Flyers founder Ed Snider usually sleeps until 8 a.m. on the weekend, but for whatever reason, he woke up at 5 a.m. in his suburban Philadelphia home on Sunday, checked his cellphone, and learned the NHL's 113-day labor dispute had ended.
For Snider, it was the perfect way to celebrate his 80th birthday.
"This ranks right at the top, as far as birthday gifts," he said in a telephone interview. "What a great birthday!"
When Snider read that the lockout was over, he immediately sent an e-mail to Gary Bettman, the NHL commissioner.
"I congratulated him, and he said: 'What are you doing up so early?!' " Snider said.
Snider said he was thankful there was labor peace.
"I'm happy for all the people hurt by this, the people who work around hockey," he said, "and I'm thrilled for our fans and players that it finally ended."
Before he learned the news, Snider said he thought both sides were getting close, "but it's never over until the fat lady sings. There were other times where we felt we were close and it went backward, so you never know."
On Monday morning, Snider will head to the Caribbean Island of St. Barts with his family, starting a one-week vacation to celebrate his milestone birthday.

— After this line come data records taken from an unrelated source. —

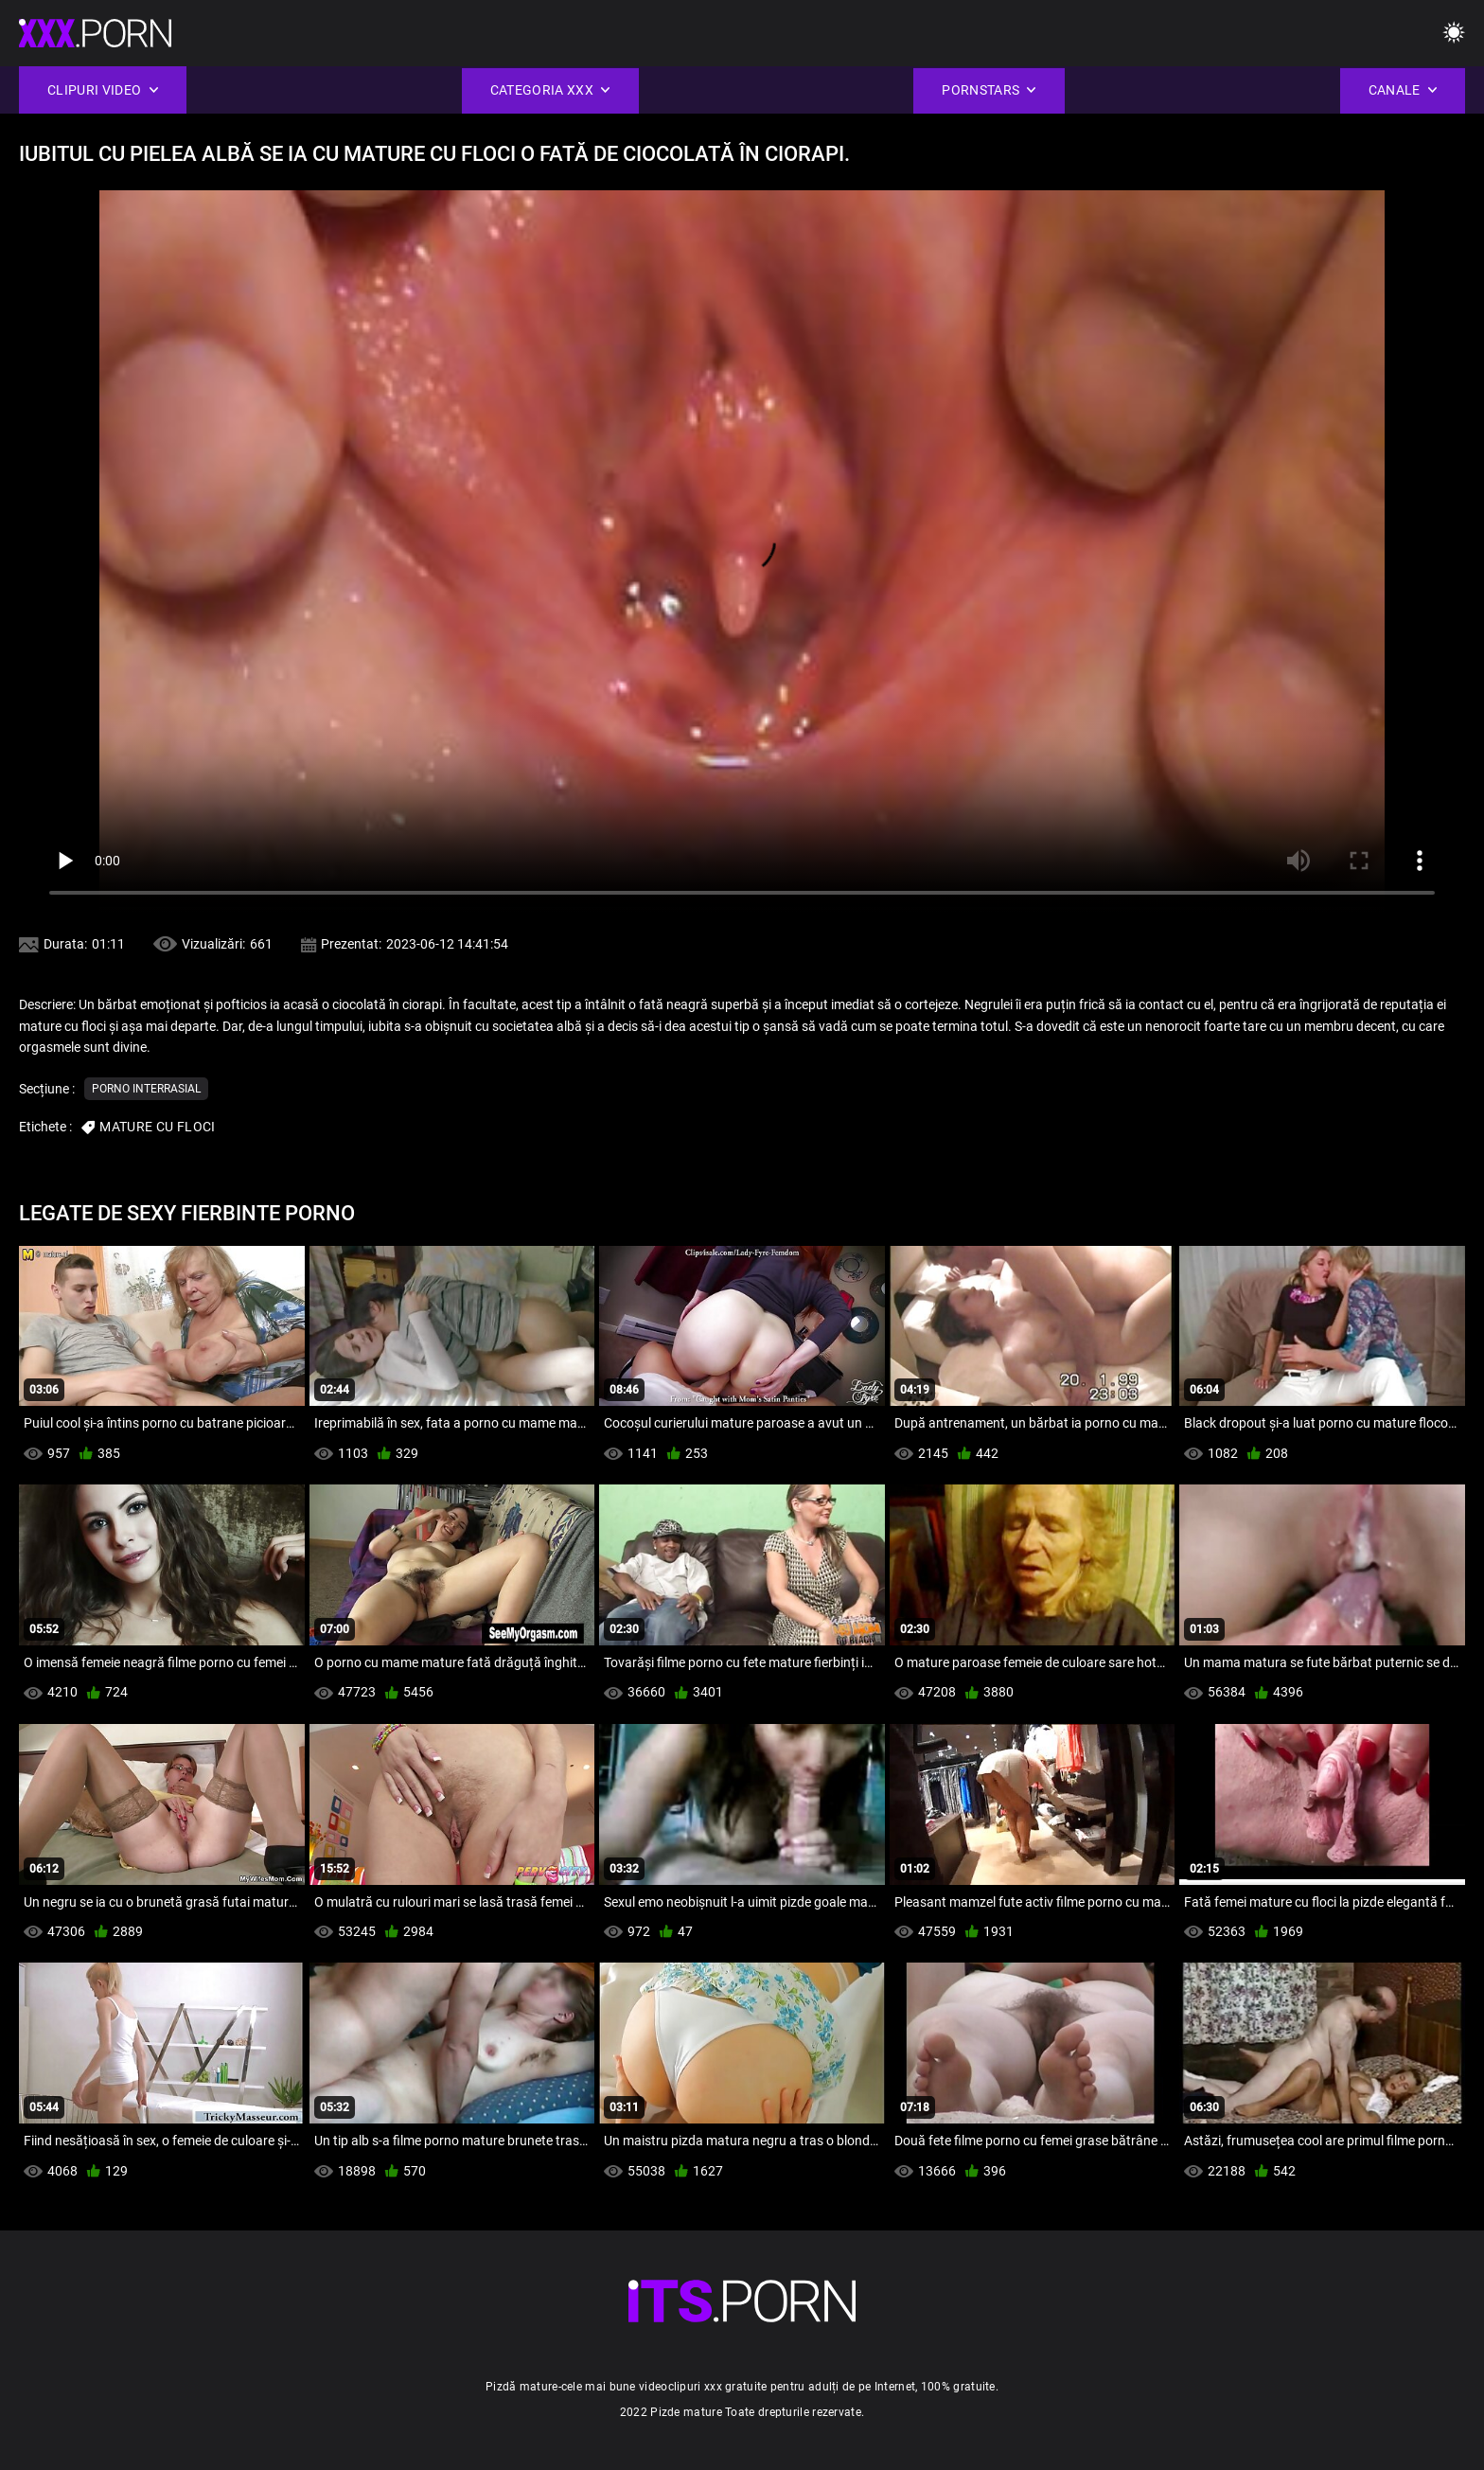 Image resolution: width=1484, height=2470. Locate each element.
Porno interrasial (146, 1088) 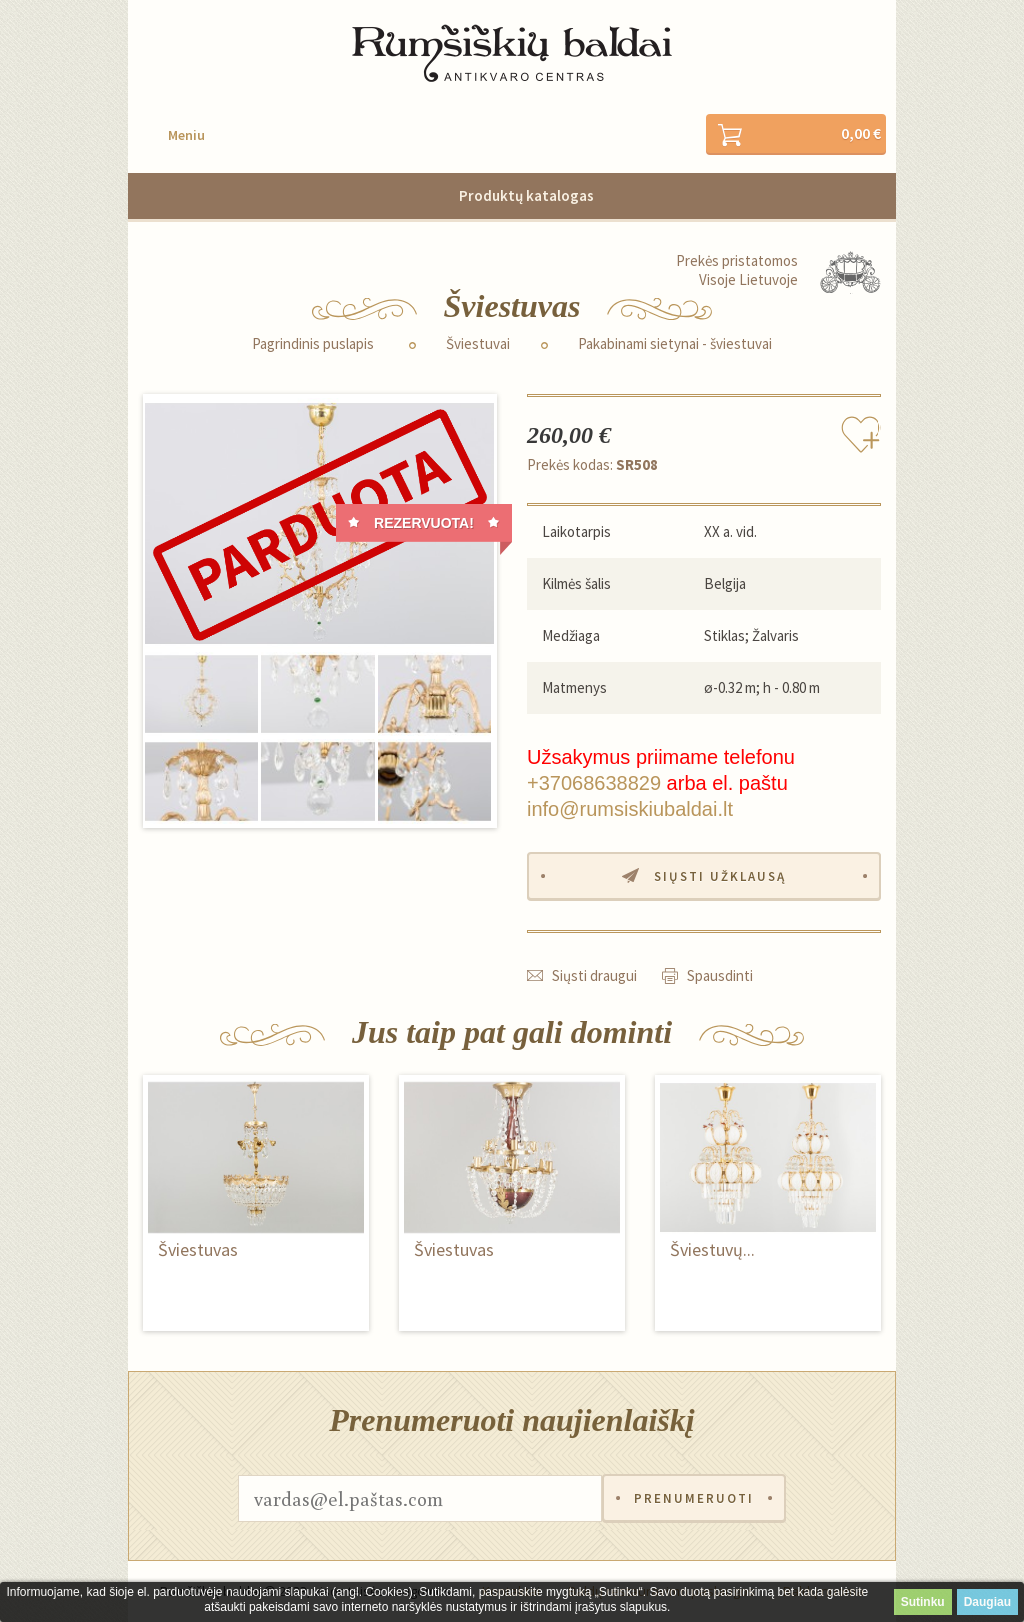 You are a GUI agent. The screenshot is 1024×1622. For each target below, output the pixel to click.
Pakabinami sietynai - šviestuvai (675, 344)
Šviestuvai (478, 344)
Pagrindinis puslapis (313, 344)
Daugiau (987, 1602)
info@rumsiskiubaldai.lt (630, 809)
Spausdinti (720, 975)
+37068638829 (594, 783)
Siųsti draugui (594, 975)
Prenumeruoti (694, 1498)
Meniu (186, 135) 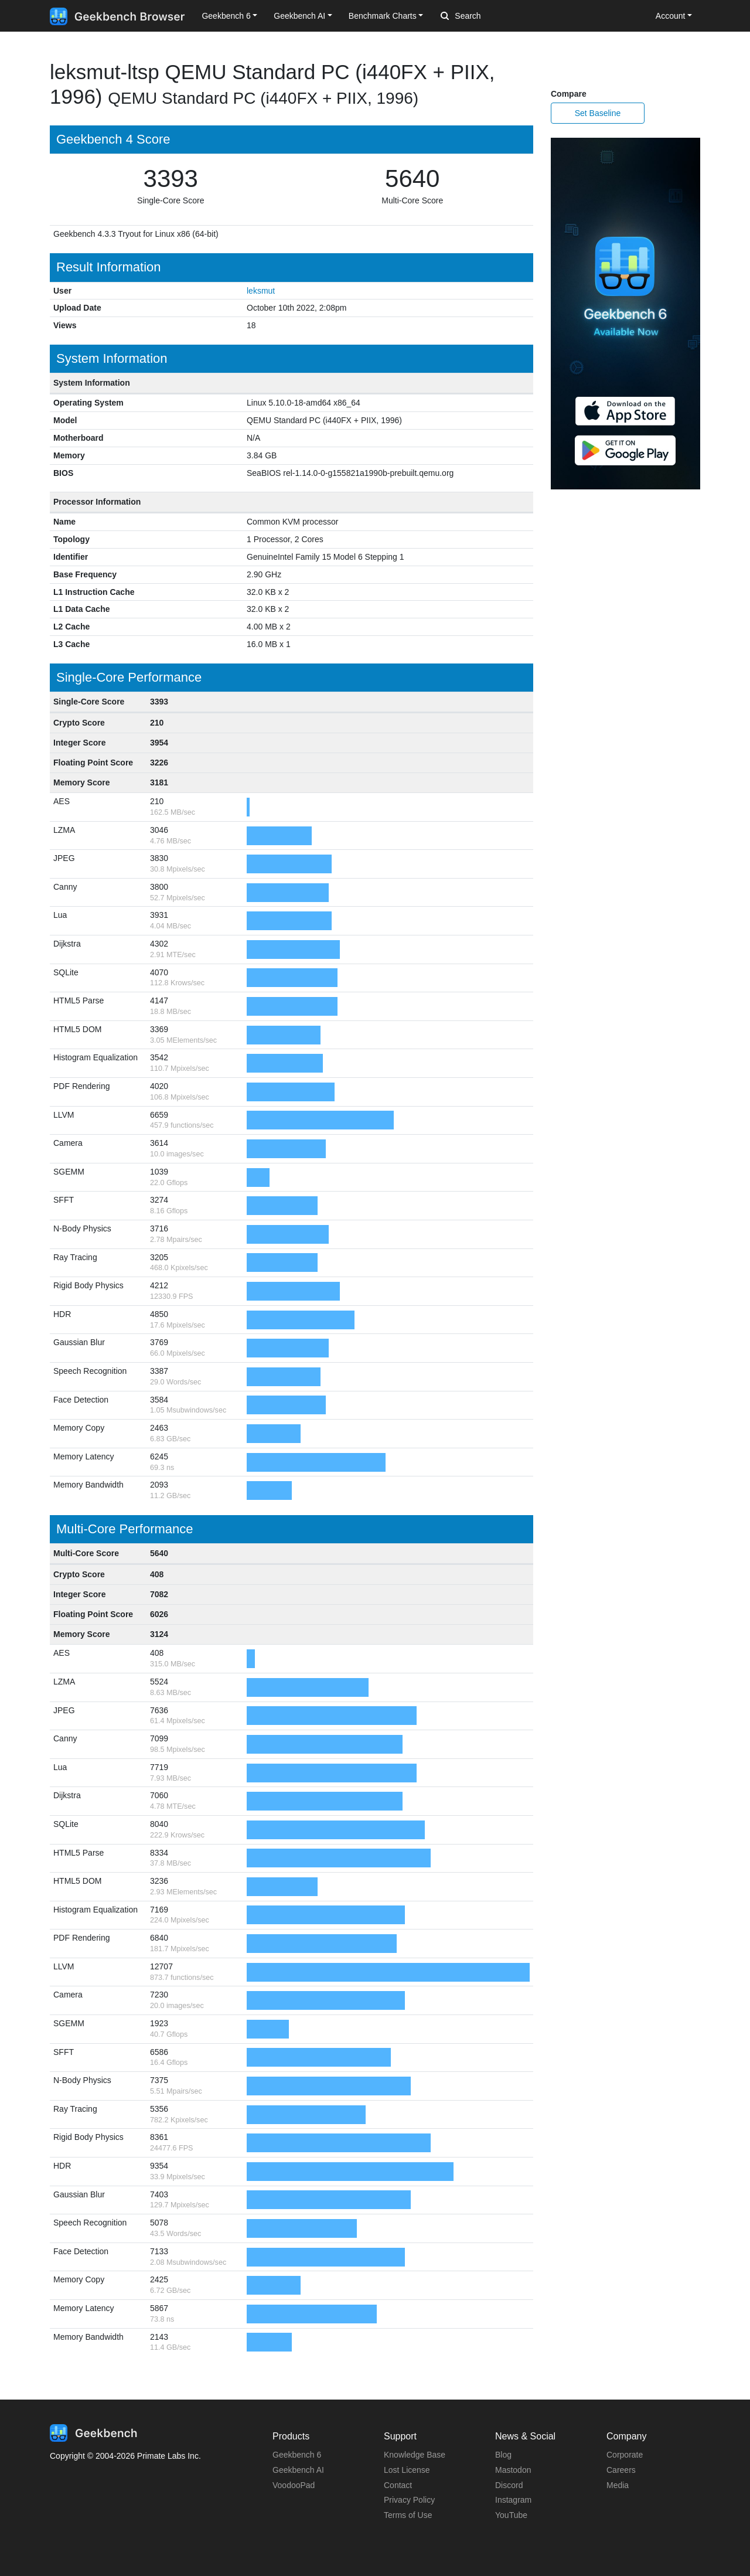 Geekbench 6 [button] (226, 16)
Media (617, 2485)
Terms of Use (408, 2515)
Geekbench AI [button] (299, 16)
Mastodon (513, 2470)
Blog (503, 2454)
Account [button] (671, 16)
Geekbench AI (298, 2470)
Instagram (513, 2499)
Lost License (407, 2470)
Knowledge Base (414, 2454)
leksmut (261, 290)
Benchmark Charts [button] (383, 16)
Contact (398, 2485)
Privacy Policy (409, 2499)
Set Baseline (598, 113)
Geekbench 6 (296, 2454)
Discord (509, 2485)
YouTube (511, 2515)
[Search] (502, 16)
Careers (621, 2470)
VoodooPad (293, 2485)
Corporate (624, 2454)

"My kids are taking me. This was planned a long time ago, but we'll be back on the 14th, so I'll be there for the start of the season," which will start either Jan. 15 or 19. "Everything worked out perfectly."
Snider said he was a "little sad" that he may miss the entire training camp but that he was grateful the NHL can move forward.
The fact the new collective bargaining agreement is for at least eight years (and could stretch to 10) "is definitely the No. 1 thing in my book," Snider said. The CBA has "a lot of things in there that will stabilize the league and help clubs that need it most, so that's good for the league."
He was referring to teams supplying $200 million in revenue sharing to help franchises that are struggling financially. Half of the funds will come from the top 10 earning teams.
The free-spending Flyers figure to be one of the 10.
"Some of us that don't have problems [financially] have to sacrifice for those that do have problems," Snider said.
In addition, a $60 million "industry growth fund" has been created, and the NHL commissioner can use it at his discretion to help struggling teams.
Snider was happy that the 2013-14 season salary cap inched up to $64.3 million. Originally, the owners wanted it at $60 million. The cap floor will be at $44 million next season, a $4.3 million drop from last year, when the cap maximum was $64.3 million.
"I think we could have lived with any situation," Snider said of next year's salary cap, "but it works out well for us."